Qual è stato il destino della poesia che venne chiamata pura, assoluta, tendenzialmente autoreferenziale e dunque assai spesso criptica, indecifrabile per vocazione; la poesia inaugurata da Stéphane Mallarmé, proseguita in parte col Parnasse e poi diramatasi (fra l’altro) nell’Ermetismo italiano? Ebbene, gli ulteriori sviluppi di quella concezione poetica, i quali giungono fino ad oggi, hanno via via irrigidito i propri canoni, sicché dalla metà circa del Novecento si è assistito non tanto a un suo rinnovamento quanto piuttosto a una scarnificazione, una sorta di nichilismo della parola in versi che a ben vedere era già presente, seppure in forma germinale, difeso e occultato dalla sfavillante struttura metrica e dallo zampillio delle metafore, nella poesia del padre fondatore.

I poeti che hanno percorso questa strada, soprattutto in Europa, passandosi l’un l’altro come testimone l’oscura fiaccola di un tal modo di comporre versi, sono noti e non occorre certo rifarne l’elenco. Tenterei qui invece un parallelismo fra pittura e poesia. Se nell’arte astratta le immagini rinunciano a definire figure umane, oggetti o paesaggi, nella poesia assoluta dell’ultimo mezzo secolo si registra la rimozione sistematica del nesso tradizionale (vitale?) che definisco – non avendo a disposizione un termine più idoneo – come consecutio fra parola e oggetto, pensiero e discorso. Si tratta di un naufragio deliberato che mina la rappresentatività di ciò dicono i versi, fino alla messa al bando, nei casi estremi, delle regole sintattiche, di fronte al sorgere di una poesia destinata a girare a vuoto come una trottola, priva di qualsiasi meta che non sia il suo vorticoso errare. Ecco, la poesia “pura”, “assoluta”, da Celan ad Antonio Porta e oltre, è forse allora lecito chiamarla astratta, poiché essa tende ad astrarsi dalla volontà di comunicazione in maniera simile a quanto avviene nell’astrattismo pittorico riguardo alle forme umane e naturali.

Fra gli eredi attuali di questa complessa vicenda letteraria si colloca a pieno titolo Lorenzo Morandotti, che ha raccolto nelle tre sezioni di Nero Euridice (LietoColle 2019) il meglio della sua produzione poetica. Sono testi per lo più brevi, la cui efficacia è rintracciabile principalmente, come avviene nei suoi recenti maestri, al di là e al di sopra di quanto compete indagare all’ermeneuta d’antan. Come il diavolo, l’efficacia risiede qui nei dettagli. Andiamo così incontro a improvvisi e inattesi stupori, veniamo disorientati, all’attenzione di chi legge non è mai concessa la minima tregua. E tutto ciò avviene, occorre aggiungere, anche attraverso una buona dose di ironia, di cui Morandotti aveva già dato convincenti prove anni addietro in un libro di aforismi di rara profondità (Crani e topi, ES 2014).
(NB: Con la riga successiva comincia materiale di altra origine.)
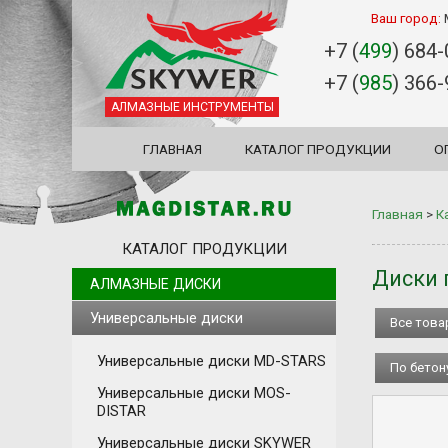
Ваш город:
+7 (
499
) 684
+7 (
985
) 366
АЛМАЗНЫЕ ИНСТРУМЕНТЫ
ГЛАВНАЯ
КАТАЛОГ ПРОДУКЦИИ
О
Главная
>
К
КАТАЛОГ ПРОДУКЦИИ
Диски 
АЛМАЗНЫЕ ДИСКИ
Универсальные диски
Все тов
Универсальные диски MD-STARS
По бетон
Универсальные диски MOS-
DISTAR
Универсальные диски SKYWER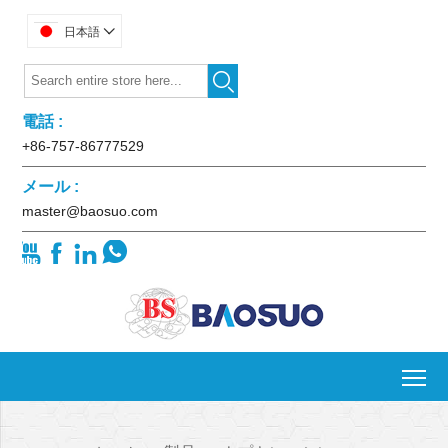
日本語


電話 :
+86-757-86777529
メール :
master@baosuo.com




To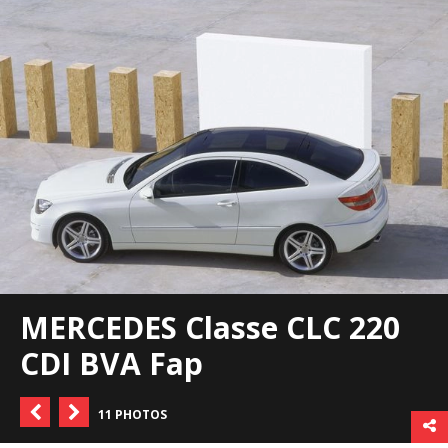
MERCEDES Classe CLC 220
CDI BVA Fap
11 PHOTOS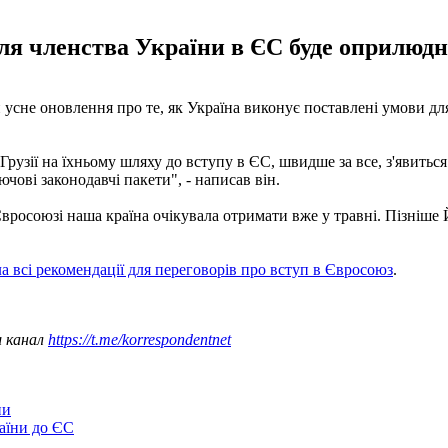
я членства України в ЄС буде оприлюдн
усне оновлення про те, як Україна виконує поставлені умови дл
Грузії на їхньому шляху до вступу в ЄС, швидше за все, з'явить
чові законодавчі пакети", - написав він.
росоюзі наша країна очікувала отримати вже у травні. Пізніше 
а всі рекомендації для переговорів про вступ в Євросоюз
.
ш канал
https://t.me/korrespondentnet
ни
аїни до ЄС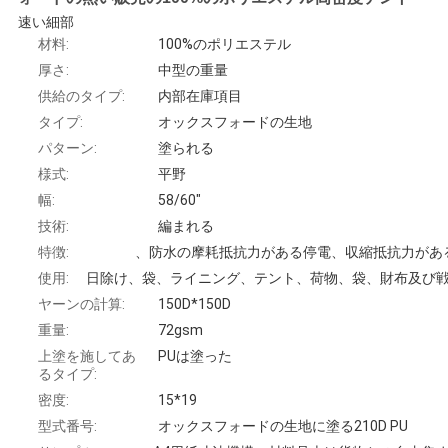
く
速い細部
材料:
100%のポリエステル
だ
厚さ:
中型の重量
さ
供給のタイプ:
内部在庫項目
タイプ:
オックスフォードの生地
い
パターン:
塗られる
様式:
平野
幅:
58/60"
ニ
技術:
編まれる
ュ
特徴:
使用:
ー
ヤーンの計算:
150D*150D
ス
重量:
72gsm
上塗を施してあ
PUは塗った
るタイプ:
引
密度:
15*19
型式番号:
オックスフォードの生地に塗る210D PU
金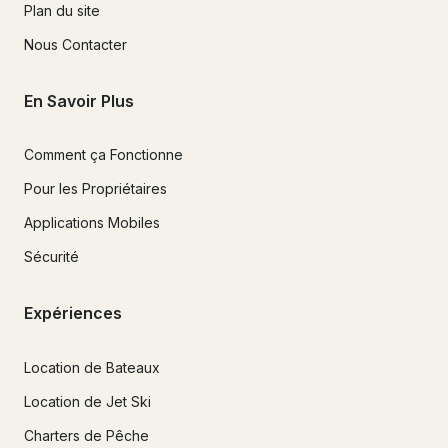
Plan du site
Nous Contacter
En Savoir Plus
Comment ça Fonctionne
Pour les Propriétaires
Applications Mobiles
Sécurité
Expériences
Location de Bateaux
Location de Jet Ski
Charters de Pêche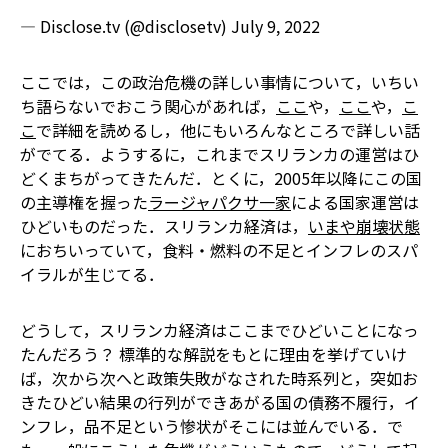
— Disclose.tv (@disclosetv)
July 9, 2022
ここでは，この政治危機の詳しい事情について，いちい
ち語らないでおこう――関心があれば，
ここ
や，
ここ
や，
こ
こ
で詳細を読めるし，他にもいろんなところで詳しい話
がでてる．ようするに，これまでスリランカの運営はひ
どくまちがってきたんだ．とくに，2005年以降にこの国
の主導権を握った
ラージャパクサ一家
による国家運営は
ひどいものだった．スリランカ経済は，
いまや崩壊状態
におちいっていて，食料・燃料の不足とインフレのスパ
イラルが生じてる．
どうして，スリランカ経済はここまでひどいことになっ
たんだろう？ 標準的な解説をもとに理由を挙げていけ
ば，次から次へと政策失敗がなされた時系列と，突如お
きたひどい結果の行列ができあがる――国の債務不履行，イ
ンフレ，品不足という惨状がそこには並んでいる．で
Si consideri ad esempio una poesia come Abitare: in essa, le allusioni a un legame amoroso (per quanto incomba il «gelo» del terzo verso) si rastremano nel gioco di parole istituito dall’omofonìa tra anni e animi: «La tua pelle come docile divano / nella casa modesta è unica e muta / sillaba quieta nel suo gelo / contrada che unisce vita e morte / maestro perfetto negli animi a venire». Sempre dalla seconda sezione del libro, ecco un io frantumato in una manciata di schegge impazzite, cui sembra riferirsi La mossa degli esclusi, intento a crogiolarsi nella sua ebbrezza sepolcrale: «Si rincorrono le settimane / nelle ore silenziose dopo la morte / ho una bocca di riserva / sono cieco ogni giorno / ma non c’è pensiero / né meraviglia / la pelle crollerà / al momento del disgelo / lo scaffale generoso / la calotta per il battesimo». Anche il simulacro della “pelle”, che abbiamo incontrato nella poesia precedente, non può dunque far altro che dissolversi… Il «nero», che nella poesia dell’espressionista Trakl era simbolo di disfacimento, rovina, perdizione, Morandotti lo accoppia alla ninfa Euridice. Poiché nessun Orfeo verrà sulle sue tracce; poiché, come leggiamo in Autunno in due versioni, «sei assente nell’orto lunare / nel cielo nero dell’arcobaleno».